Bizzy's room was on the first floor of the house. I knocked on the door. Bizzy opened it.

“Why, hello, Sweet Pea!” When Bizzy smiled, you could see every wrinkle on her face.

“Hi.”

“What brings you to my door on this fine evenin'?”

“Do you know Agatha Cantare?”

“What's all this now?” Bizzy leaned on Dixie and stared at me blankly.

“Agatha from the cemetery … are you friends with her?”

“Who's askin'?” Bizzy scanned the hallway. I couldn't tell if she was scowling or smiling. Her lips formed a straight line across her face.

“Miss Mora said that you've been visiting her lately.”

“Oh, I see,” Bizzy said. I could sense her body relax. “Can't say Agatha and I got much in common 'cept the aches and pains of old age, but every so often, I go over and play a little gin rummy. Some older folks ain't as fortunate as me, Lizzy-Loo. They got no family around.”

“She's not crazy, is she?” I asked.

“Agatha? Heavens no! She's just a mite lonely. And not much of a gin rummy player. A' course, I let her win now and again to keep her morals up.”

“You mean
morale
?” I said, laughing at Bizzy. Sometimes I wondered if she mixed up words on purpose.

“You say potato, I say spuds,” Bizzy said, winking at me with a crooked smile. She studied my face.

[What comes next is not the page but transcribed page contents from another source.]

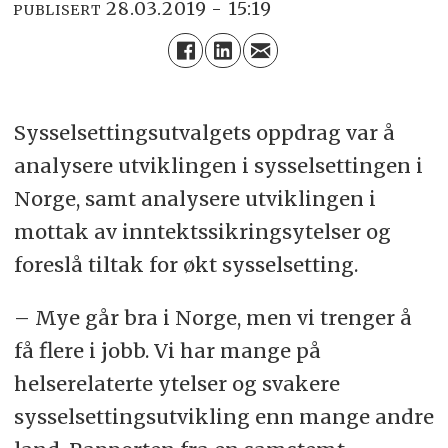
28.03.2019 - 15:19
PUBLISERT
Sysselsettingsutvalgets oppdrag var å
analysere utviklingen i sysselsettingen i
Norge, samt analysere utviklingen i
mottak av inntektssikringsytelser og
foreslå tiltak for økt sysselsetting.
– Mye går bra i Norge, men vi trenger å
få flere i jobb. Vi har mange på
helserelaterte ytelser og svakere
sysselsettingsutvikling enn mange andre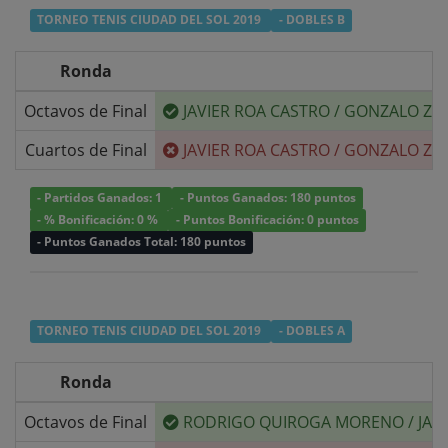
TORNEO TENIS CIUDAD DEL SOL 2019
- DOBLES B
Ronda
Octavos de Final
JAVIER ROA CASTRO
/
GONZALO ZAV
Cuartos de Final
JAVIER ROA CASTRO
/
GONZALO ZAV
- Partidos Ganados: 1
- Puntos Ganados: 180 puntos
- % Bonificación: 0 %
- Puntos Bonificación: 0 puntos
- Puntos Ganados Total: 180 puntos
TORNEO TENIS CIUDAD DEL SOL 2019
- DOBLES A
Ronda
Octavos de Final
RODRIGO QUIROGA MORENO
/
JAV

“Have you ever heard of Doomsday?”

Bizzy eyed me curiously. “Is somethin' troublin' ya, Sweet Pea?”

I considered telling Bizzy everything. But Jodi already thought I'd hallucinated and was borderline bananas. I certainly didn't need Bizzy worrying about me, too.

“I think I'm just a little tired,” I answered.

“Well, now, that brings to mind one a' my best pearls of wisdom,” Bizzy said. “The early bird may catch all the worms, but why eat worms when you can sleep in!”

In case you were wondering, Mrs. Tweedy, Bizzy has a habit of interrupting a person, sometimes midsentence, to interject what she calls “Bizzy's Pearls of Wisdom.” For instance, if you were in the middle of telling a long-winded story (not that
you
would tell a long-winded story, but this is just an example), Bizzy would probably shout out, “Best way to make a long story short is to shut your darn mouth,” clutching the string of pearls around her neck. She always follows these outbursts with, “That there is one of Bizzy's pearls, free a' charge.”

Anyhow, after saying good night to Bizzy, I made my way up the stairs to my bedroom, somewhat guilt-ridden. In the span of a few hours, I'd actually been deluded enough to believe Bizzy was some sort of witch—all because my grandma had shown kindness by playing cards with a lonely cemetery keeper.

It turned out, however, I wasn't nuts at all.

Two days later, for the first time, Bizzy would admit she'd been lying to me. But it wasn't only me, of course. Bizzy had been lying to us all.